Ahimsa is usually defined as non-violence. Rarely we look deeper into it, missing out on ways to embody it. And that is exactly what I did: I was focussing on not engaging in a fight (prioritizing the basic interpretation of non-violence), yet I was neglecting self-care, self-compassion, rest, and nourishment.
Ironically, I only became aware of it once my doctor showed me scientific proof that I was not practicing ahimsa the way I ask my students to do. That’s the beauty of yoga: once attention is brought into self, we are faced with the opportunity of understanding, learning, and growing.
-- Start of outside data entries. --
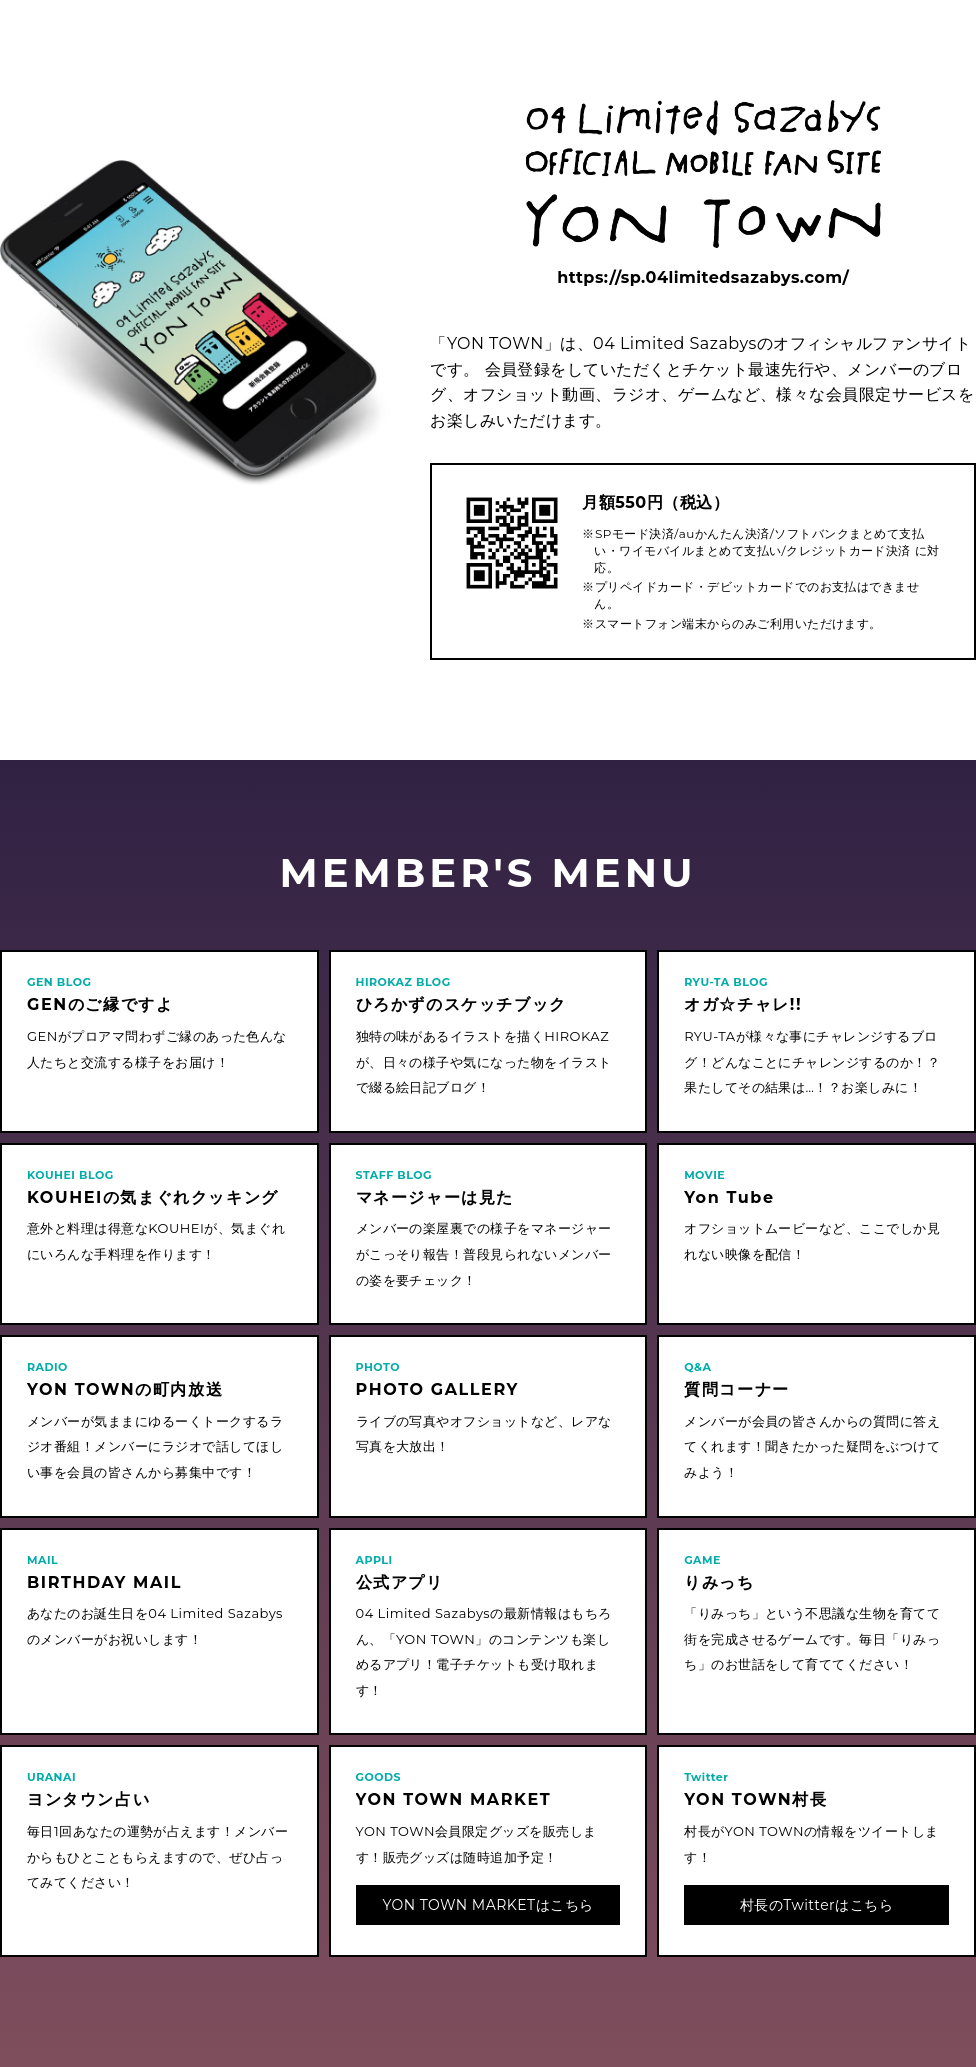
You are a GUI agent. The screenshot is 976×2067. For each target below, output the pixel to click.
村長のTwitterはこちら (816, 1905)
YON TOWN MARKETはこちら (487, 1905)
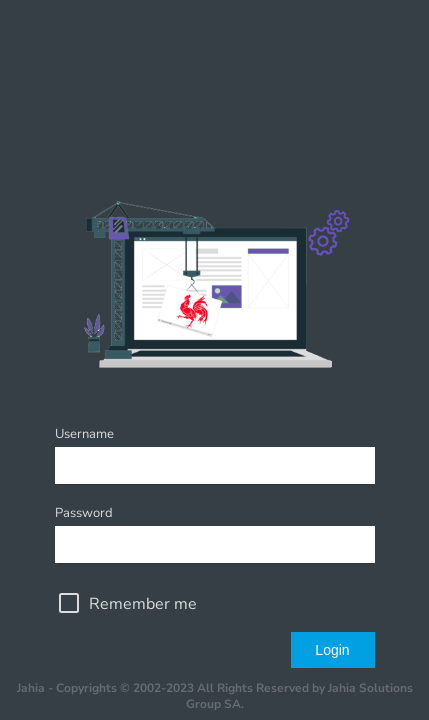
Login (332, 650)
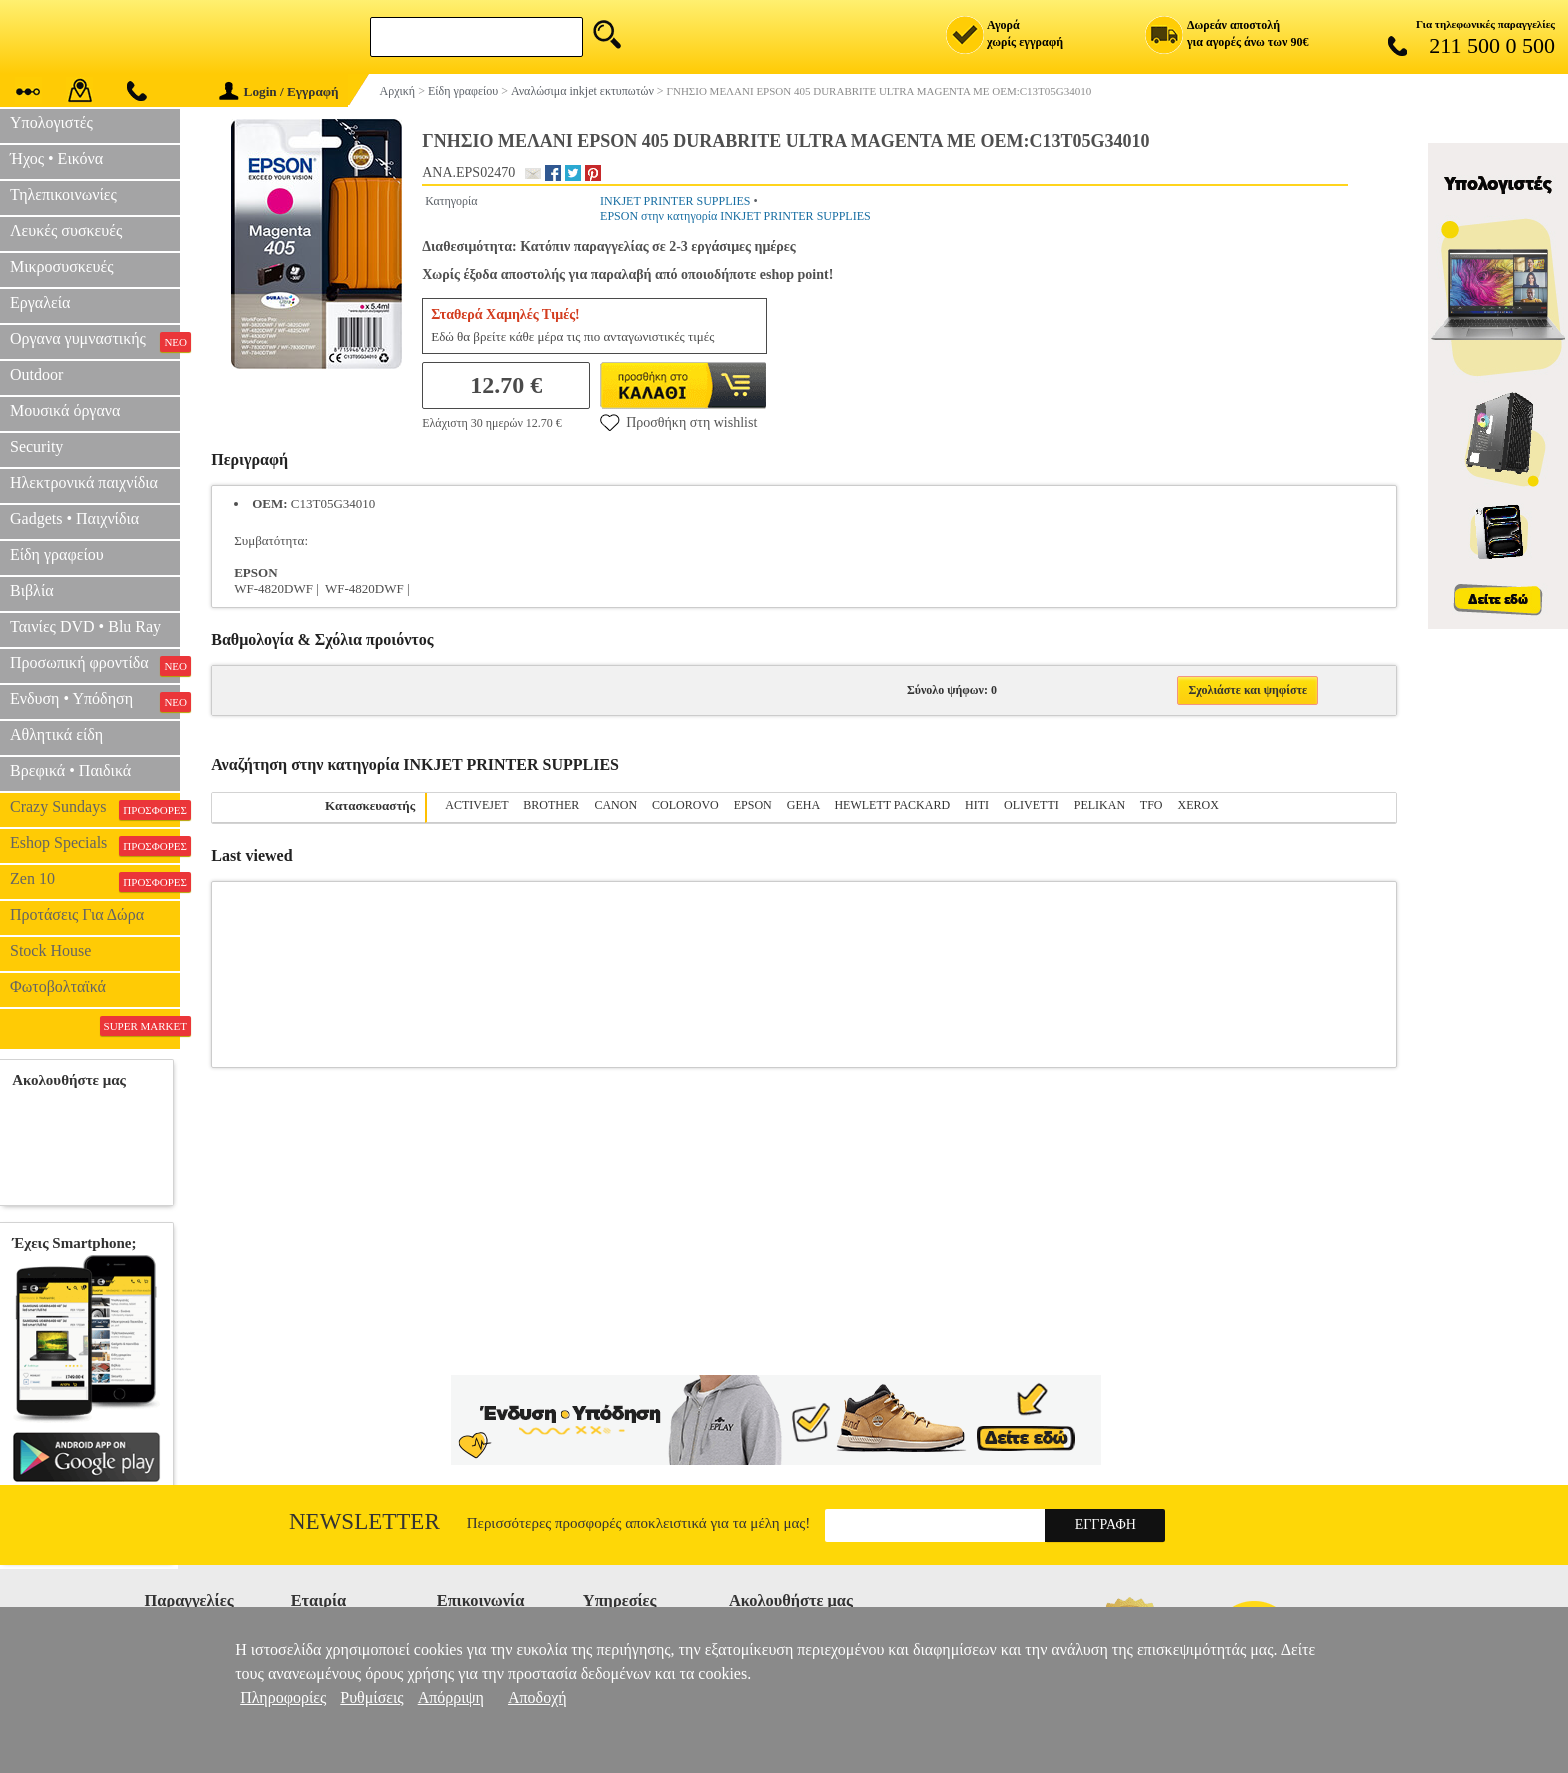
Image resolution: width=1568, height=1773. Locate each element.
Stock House (50, 950)
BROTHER (551, 805)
For the last few months I’ve been riding the adrenaline wave that comes with the excitement of creating something new, yet completely distracted from the one thing that allows us to be available to others: self-care.
So, as of last week, I’ve been focusing on playing with ahimsa. I’ve been watching my sleep, diet, and free time; but I’ve been also focusing on being present, safe, connected, nourished.
Yoga is a noble practice - it is always there for us, even when we temporarily step away from it. Yoga is patient, forgiving, understanding, curious, magical. No matter where we are at, yoga is waiting for us, with open arms, ready to offer some good ol’ nourishment.
A simple journaling (or thought/meditation) prompt to bring attention to ahimsa:
Morning: choose one quality that you love about yourself and write about (or visualize) it.
Evening: write (or think) about one thing you did that day to care for another being.